Exercise brief
An image-free reproduction of the data below is needed: print it exactly.

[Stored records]
========================================================================
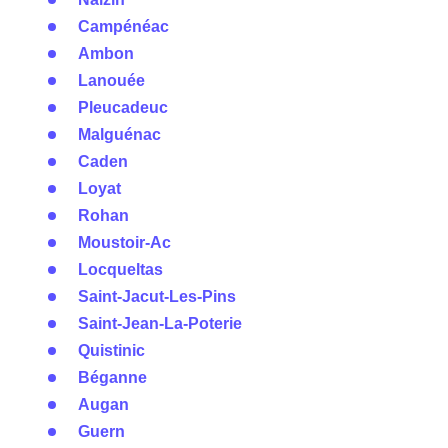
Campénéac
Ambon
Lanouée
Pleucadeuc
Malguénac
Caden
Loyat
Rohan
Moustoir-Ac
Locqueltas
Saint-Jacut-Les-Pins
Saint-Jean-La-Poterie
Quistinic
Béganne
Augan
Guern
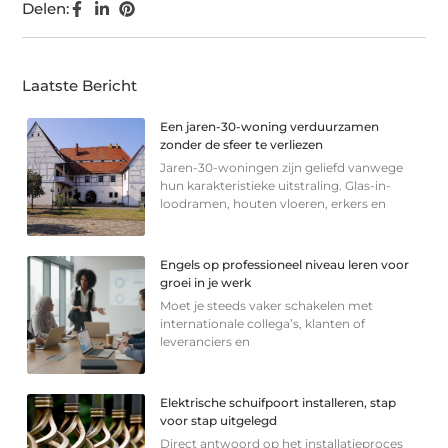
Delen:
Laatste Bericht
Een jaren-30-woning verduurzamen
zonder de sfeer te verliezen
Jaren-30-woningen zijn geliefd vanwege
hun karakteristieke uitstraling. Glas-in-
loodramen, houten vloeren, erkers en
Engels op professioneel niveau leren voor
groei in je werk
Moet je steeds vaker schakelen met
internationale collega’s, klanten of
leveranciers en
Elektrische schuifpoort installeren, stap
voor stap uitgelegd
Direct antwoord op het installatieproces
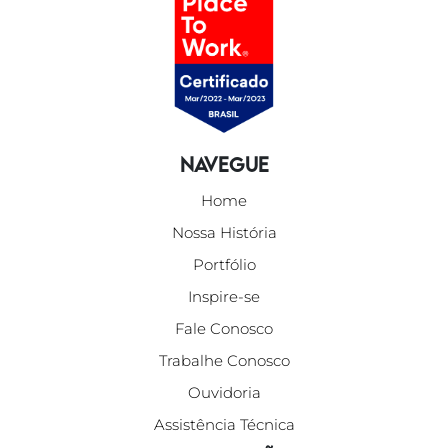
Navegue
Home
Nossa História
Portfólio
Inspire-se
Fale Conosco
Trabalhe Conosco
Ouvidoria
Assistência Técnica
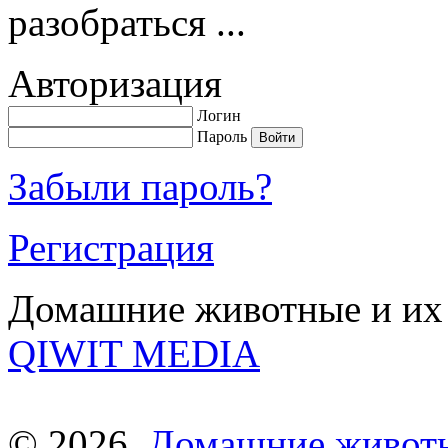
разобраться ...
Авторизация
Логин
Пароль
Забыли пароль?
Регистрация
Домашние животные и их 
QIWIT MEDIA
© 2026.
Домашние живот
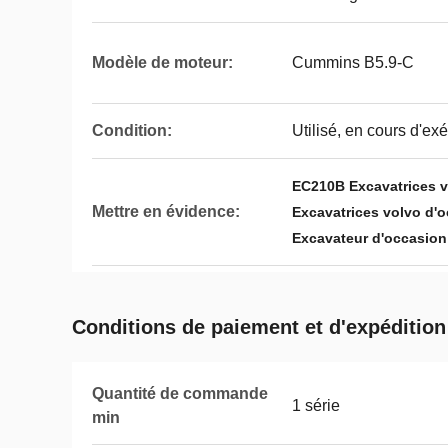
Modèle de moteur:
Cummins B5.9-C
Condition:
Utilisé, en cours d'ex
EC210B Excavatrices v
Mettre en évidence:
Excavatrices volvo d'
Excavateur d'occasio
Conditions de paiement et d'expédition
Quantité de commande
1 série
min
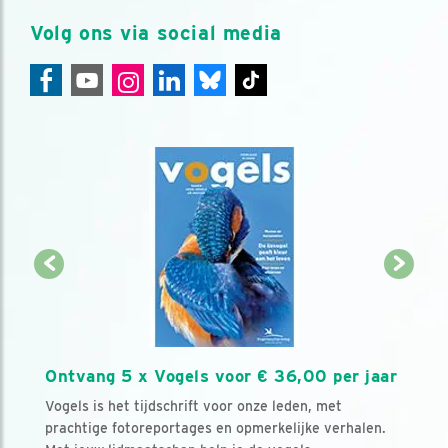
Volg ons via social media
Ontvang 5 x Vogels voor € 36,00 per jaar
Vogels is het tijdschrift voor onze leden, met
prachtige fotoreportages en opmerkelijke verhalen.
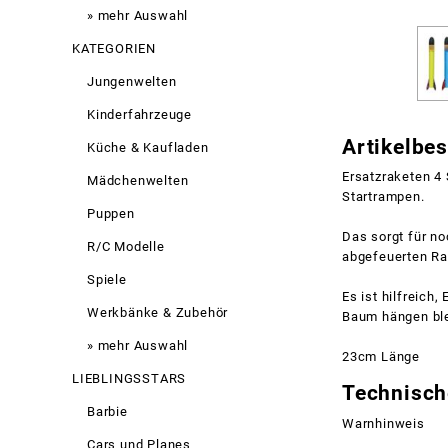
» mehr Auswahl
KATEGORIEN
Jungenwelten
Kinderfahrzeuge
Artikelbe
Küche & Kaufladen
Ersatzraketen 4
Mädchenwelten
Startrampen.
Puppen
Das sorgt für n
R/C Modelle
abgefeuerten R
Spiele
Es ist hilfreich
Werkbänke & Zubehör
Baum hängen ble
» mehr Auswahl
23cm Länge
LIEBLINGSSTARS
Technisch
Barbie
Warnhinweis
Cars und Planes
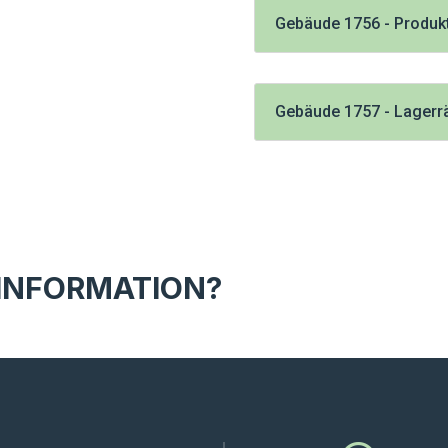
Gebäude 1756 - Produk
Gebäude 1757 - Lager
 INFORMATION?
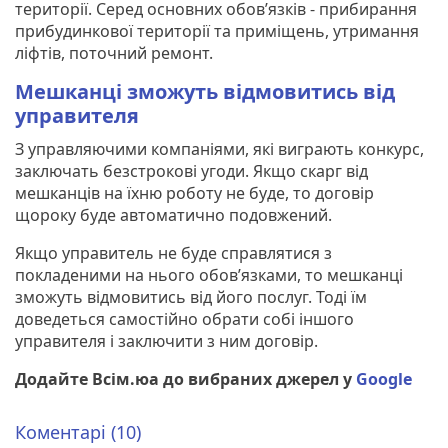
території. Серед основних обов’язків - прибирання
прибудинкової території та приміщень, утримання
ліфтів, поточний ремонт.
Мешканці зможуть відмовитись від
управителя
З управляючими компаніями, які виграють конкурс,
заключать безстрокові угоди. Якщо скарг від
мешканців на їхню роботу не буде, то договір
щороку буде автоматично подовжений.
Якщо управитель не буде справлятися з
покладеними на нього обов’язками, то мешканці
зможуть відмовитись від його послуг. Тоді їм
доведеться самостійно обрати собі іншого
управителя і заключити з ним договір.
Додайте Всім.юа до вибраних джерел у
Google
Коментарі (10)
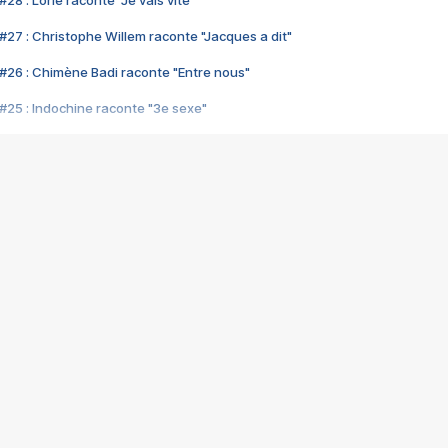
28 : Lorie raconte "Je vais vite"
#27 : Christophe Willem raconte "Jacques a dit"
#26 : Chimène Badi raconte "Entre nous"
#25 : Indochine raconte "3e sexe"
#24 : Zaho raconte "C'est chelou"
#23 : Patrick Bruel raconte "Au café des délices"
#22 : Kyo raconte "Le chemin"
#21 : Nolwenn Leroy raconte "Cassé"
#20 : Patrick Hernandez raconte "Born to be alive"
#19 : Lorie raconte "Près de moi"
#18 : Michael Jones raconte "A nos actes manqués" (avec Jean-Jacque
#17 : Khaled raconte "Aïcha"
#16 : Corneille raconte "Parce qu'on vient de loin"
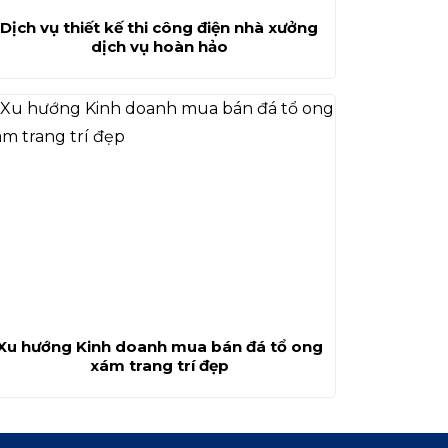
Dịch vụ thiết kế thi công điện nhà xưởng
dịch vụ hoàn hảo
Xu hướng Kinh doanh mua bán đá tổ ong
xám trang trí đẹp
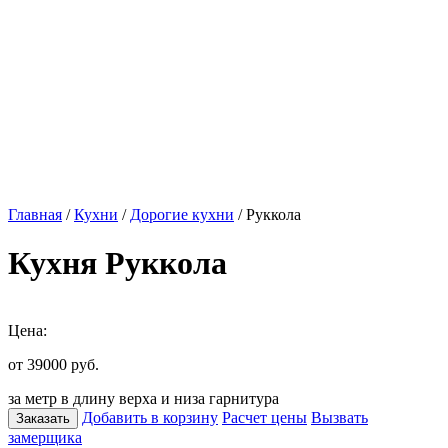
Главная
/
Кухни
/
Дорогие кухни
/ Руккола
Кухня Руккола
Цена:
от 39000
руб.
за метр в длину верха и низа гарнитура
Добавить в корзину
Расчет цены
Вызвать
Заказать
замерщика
========================================================================
Output below
Campénéac
Ambon
Lanouée
Pleucadeuc
Malguénac
Caden
Loyat
Rohan
Moustoir-Ac
Locqueltas
Saint-Jacut-Les-Pins
Saint-Jean-La-Poterie
Quistinic
Béganne
Augan
Guern
Delen:
Laatste Bericht
Een jaren-30-woning verduurzamen
zonder de sfeer te verliezen
Jaren-30-woningen zijn geliefd vanwege
hun karakteristieke uitstraling. Glas-in-
loodramen, houten vloeren, erkers en
Engels op professioneel niveau leren voor
groei in je werk
Moet je steeds vaker schakelen met
internationale collega’s, klanten of
leveranciers en
Elektrische schuifpoort installeren, stap
voor stap uitgelegd
Direct antwoord op het installatieproces
Navegue
Home
Nossa História
Portfólio
Inspire-se
Fale Conosco
Trabalhe Conosco
Ouvidoria
Assistência Técnica
разобраться ...
Авторизация
Логин
Пароль
Забыли пароль?
Регистрация
Домашние животные и их 
QIWIT MEDIA
© 2026.
Домашние живот
Modèle de moteur:
Cummins B5.9-C
Condition:
Utilisé, en cours d'ex
EC210B Excavatrices v
Mettre en évidence:
Excavatrices volvo d'
Excavateur d'occasio
Conditions de paiement et d'expédition
Quantité de commande
1 série
min
Volg ons via social media
Ontvang 5 x Vogels voor € 36,00 per jaar
Vogels is het tijdschrift voor onze leden, met
prachtige fotoreportages en opmerkelijke verhalen.
» mehr Auswahl
KATEGORIEN
Jungenwelten
Kinderfahrzeuge
Artikelbe
Küche & Kaufladen
Ersatzraketen 4
Mädchenwelten
Startrampen.
Puppen
Das sorgt für n
R/C Modelle
abgefeuerten R
Spiele
Es ist hilfreich
Werkbänke & Zubehör
Baum hängen ble
» mehr Auswahl
23cm Länge
LIEBLINGSSTARS
Technisch
Barbie
Warnhinweis
Cars und Planes
Gebäude 1756 - Produk
Gebäude 1757 - Lager
 INFORMATION?
території. Серед основних обов’язків - прибирання
прибудинкової території та приміщень, утримання
ліфтів, поточний ремонт.
Мешканці зможуть відмовитись від
управителя
З управляючими компаніями, які виграють конкурс,
заключать безстрокові угоди. Якщо скарг від
мешканців на їхню роботу не буде, то договір
щороку буде автоматично подовжений.
Якщо управитель не буде справлятися з
покладеними на нього обов’язками, то мешканці
зможуть відмовитись від його послуг. Тоді їм
доведеться самостійно обрати собі іншого
управителя і заключити з ним договір.
Додайте Всім.юа до вибраних джерел у
Google
Коментарі (10)
28 : Lorie raconte "Je vais vite"
#27 : Christophe Willem raconte "Jacques a dit"
#26 : Chimène Badi raconte "Entre nous"
#25 : Indochine raconte "3e sexe"
#24 : Zaho raconte "C'est chelou"
#23 : Patrick Bruel raconte "Au café des délices"
#22 : Kyo raconte "Le chemin"
#21 : Nolwenn Leroy raconte "Cassé"
#20 : Patrick Hernandez raconte "Born to be alive"
#19 : Lorie raconte "Près de moi"
#18 : Michael Jones raconte "A nos actes manqués" (avec Jean-Jacque
#17 : Khaled raconte "Aïcha"
#16 : Corneille raconte "Parce qu'on vient de loin"
Dịch vụ thiết kế thi công điện nhà xưởng
dịch vụ hoàn hảo
Xu hướng Kinh doanh mua bán đá tổ ong
xám trang trí đẹp
Главная
/
Кухни
/
Дорогие кухни
/ Руккола
Кухня Руккола
Цена:
от 39000
руб.
за метр в длину верха и низа гарнитура
Добавить в корзину
Расчет цены
Вызвать
Заказать
замерщика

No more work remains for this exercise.